Stef
After five minutes of constantly being under water and then being able to breathe for a few seconds I am finally able to grip onto something that seems stable, a tree. I grip on to it like it is my life and I look around for anyone, Callie, Jude, Stef, Mariana, Brandon, Jesus, even a stranger. I feel scared and alone. I start to shake and tears fill my eyes as I think about what could have happened to the people I love. They could be hurt, lost, probably afraid and possibly alone or worse. We have already lost Frankie, I cannot deal with another death of a loved one.
I am taken out of my thoughts when I hear someone scream, "MOM!"
I look around and see Callie being dragged away, I scream back, "CALLIE! I am coming!" before letting go of the tree and pushing off with my bare feet hard when a second wave hits us and I am dragged under. I feel a sharp pain in my side when something sharp collides with my side, I scream causing some water to enter my mouth. I cough when I get back up and I look around but this time but I see no Callie, I start to cry, then I see her clinging onto a thick, fallen branch. I yell out her name and she looks at me before letting go of the branch and being dragged over to me by the current. We wrap our arms around each other and hold onto each other and cry. I have no idea who is holding on to who but I am not willing to let her go because if I do I am scared that I will lose her forever.
"I am so scared," She cries.
"Me too," I say. I see something that looks like land and point to it, "I think there is some land there,"
She nods and we swim over there and start walking. Callie suddenly stops and I turn around, not realizing that there is blood all over me.
"Oh my god, we need to get help now, those wounds do not look good," She says and I look down to see a large puncture wound that is bleeding a lot and a deep cut on my leg. I try to cover my abdominal wound with my arm but Callie still looks worried.
I circle Callie, examining her but I only see scratches and minor cuts. She physically looks fine but I am not sure about mentally.

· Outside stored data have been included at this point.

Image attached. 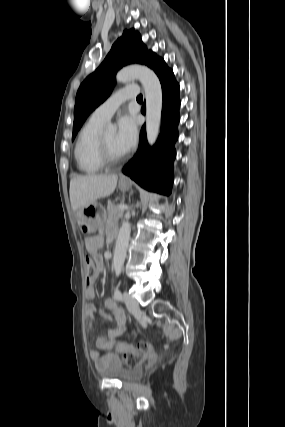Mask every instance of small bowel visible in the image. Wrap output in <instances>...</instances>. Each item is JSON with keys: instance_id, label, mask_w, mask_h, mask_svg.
Wrapping results in <instances>:
<instances>
[{"instance_id": "small-bowel-1", "label": "small bowel", "mask_w": 285, "mask_h": 427, "mask_svg": "<svg viewBox=\"0 0 285 427\" xmlns=\"http://www.w3.org/2000/svg\"><path fill=\"white\" fill-rule=\"evenodd\" d=\"M103 244V239L100 235L91 237L86 240L87 251L94 257L98 270L102 271L104 268L103 260L99 255L98 251ZM86 298L92 300L96 297V289L93 284L89 285L85 292ZM106 309L111 315L98 310L94 305L89 304L87 306V313L89 315L88 331L90 339H94L93 331V318L98 319H113L115 326L113 328L103 330L100 329L95 339L96 350L90 351V357L95 364L97 370H105L110 366L120 364V358L117 354L110 352L113 343L116 339L121 337L126 331V317L124 311L118 306L117 302L113 298H108L105 301ZM107 351V354H103Z\"/></svg>"}]
</instances>
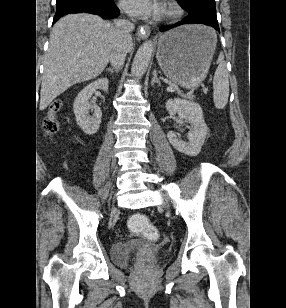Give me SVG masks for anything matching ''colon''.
<instances>
[{
	"label": "colon",
	"mask_w": 286,
	"mask_h": 308,
	"mask_svg": "<svg viewBox=\"0 0 286 308\" xmlns=\"http://www.w3.org/2000/svg\"><path fill=\"white\" fill-rule=\"evenodd\" d=\"M62 107L60 100H54L49 107V112L43 121V131L46 137H52L59 130V120L57 113ZM129 227L133 231L144 235L148 239L155 240L158 238V231L151 225L150 221L142 214H134L129 219Z\"/></svg>",
	"instance_id": "1"
}]
</instances>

"Do I have any other injuries?" I ask.
"No but you have multiple cuts on your face," She answers and I nod.
"We need to find the others, did you see anyone else?" She asks.
"No, just you but I am sure they are fine," I say but it is not entirely the truth.
Lena
I have been walking through this swampy forest that has been flooded by the tsunami for about 5 minutes. I feel okay physically and I have checked for any serious injuries and I found nothing. I just hope my babies and Stef are okay, I can't lose them. We already almost lost Jesus and Mariana in the car crash and we lost Frankie. I need to find them as soon as possible. "Jude?! Callie?! Stef?! Anyone?!" I call out but no one responds but I refuse to give up.
Then I see Jude walking around looking for help, "JUDE!" I yell and he turns around.
"MAMA!" He yells back and runs over and we wrap our arms around each other. I am glad someone is safe.
Brandon
I open my eyes and find myself in a place that looks like a severely damaged village. My head hurts. I crawl over to one of the destroyed houses and stand up using the wall for support. There is no sign of life in this village. In this moment I realize I am alone.
Mariana
After I think we are safe and what seems to be the final wave has come, I find myself with my injured twin brother in a house with the entrance obstructed. I am starting to lose it and freak out but I am trying to hold it together for Jesus. I look at him to see that his knee is bloody and bruised.
"I am fine," He tries to tell me knowing that I am worried about him.
"No you are hurt, we need to get you out of here somehow, maybe there Is another way out or maybe someone is nearby looking for us," I say as Jesus tries to stand up and falls down in pain and lets out a little scream.
"ANYONE?! HELP!" I scream, hoping someone hears us but no one seems to hear.
"I am injured, I cannot walk but you can, I want you to leave and find help yourself, staying here is no use," Jesus says in pain.
"No, I am not leaving you and that is final," I say, trying to stay strong for my twin. I know it is probably a good idea to leave for a while and look for help but Jesus is my twin, I will not leave him but if something happens it will be my fault and I will not be able to live with that. I almost lost him once and I am not willing to let that happen again but he does need me, he needs someone to be there for him to make sure he is okay. I have no idea what to do.